[Opening EXERCISE INPUT section]

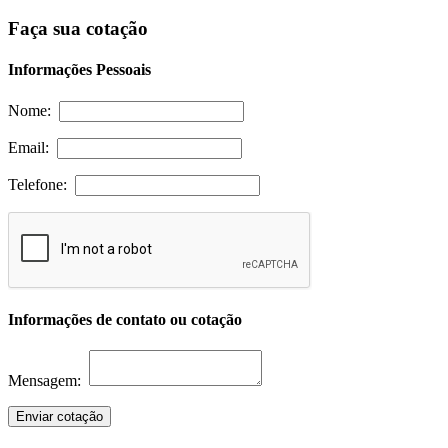
Faça sua cotação
Informações Pessoais
Nome:
Email:
Telefone:
Informações de contato ou cotação
Mensagem:
Enviar cotação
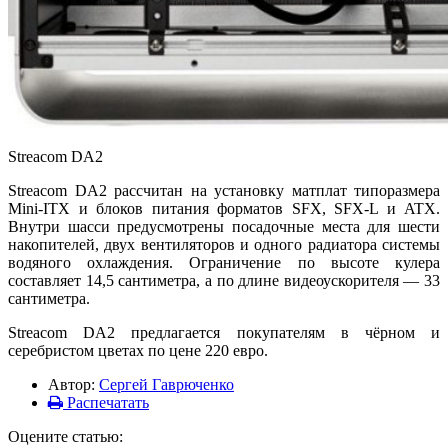
Streacom DA2
Streacom DA2 рассчитан на установку матплат типоразмера
Mini-ITX и блоков питания форматов SFX, SFX-L и ATX.
Внутри шасси предусмотрены посадочные места для шести
накопителей, двух вентиляторов и одного радиатора системы
водяного охлаждения. Ограничение по высоте кулера
составляет 14,5 сантиметра, а по длине видеоускорителя — 33
сантиметра.
Streacom DA2 предлагается покупателям в чёрном и
серебристом цветах по цене 220 евро.
Автор:
Сергей Гаврюченко
Распечатать
Оцените статью:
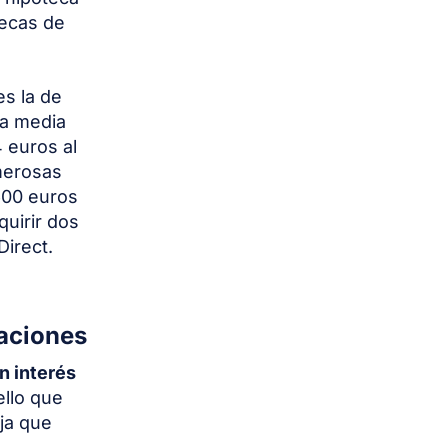
tecas de
s la de
ta media
 euros al
merosas
600 euros
quirir dos
Direct.
laciones
n interés
ello que
ija que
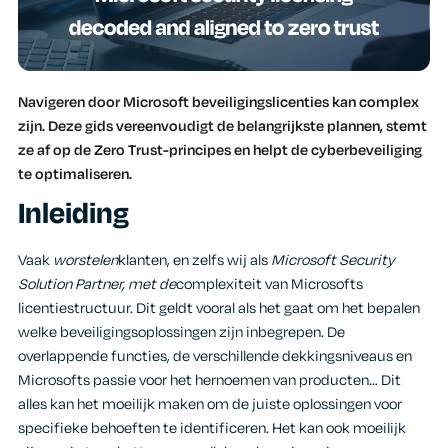
Navigeren door Microsoft beveiligingslicenties kan complex
zijn. Deze gids vereenvoudigt de belangrijkste plannen, stemt
ze af op de Zero Trust-principes en helpt de cyberbeveiliging
te optimaliseren.
Inleiding
Vaak
worstelen
klanten, en zelfs wij als
Microsoft Security
Solution Partner, met de
complexiteit van Microsofts
licentiestructuur. Dit geldt vooral als het gaat om het bepalen
welke beveiligingsoplossingen zijn inbegrepen. De
overlappende functies, de verschillende dekkingsniveaus en
Microsofts passie voor het hernoemen van producten… Dit
alles kan het moeilijk maken om de juiste oplossingen voor
specifieke behoeften te identificeren. Het kan ook moeilijk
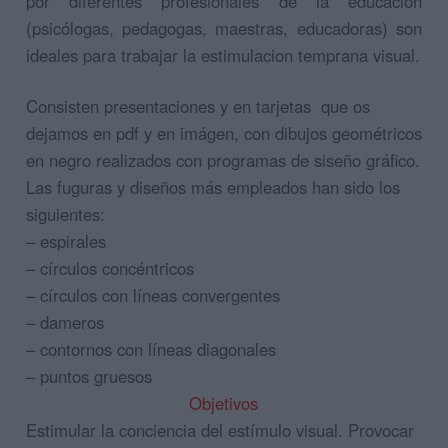
por diferentes profesionales de la educación
(psicólogas, pedagogas, maestras, educadoras) son
ideales para trabajar la estimulacion temprana visual.
Consisten presentaciones y en tarjetas que os
dejamos en pdf y en imágen, con dibujos geométricos
en negro realizados con programas de siseño gráfico.
Las fuguras y diseños más empleados han sido los
siguientes:
– espirales
– círculos concéntricos
– círculos con líneas convergentes
– dameros
– contornos con líneas diagonales
– puntos gruesos
Objetivos
Estimular la conciencia del estímulo visual. Provocar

[Closing EXERCISE INPUT section]

**WORK TO BE COMPLETED**
A single figure must be given: how many lines of the records above include the string "líneas".

**ANSWER SPACE**
2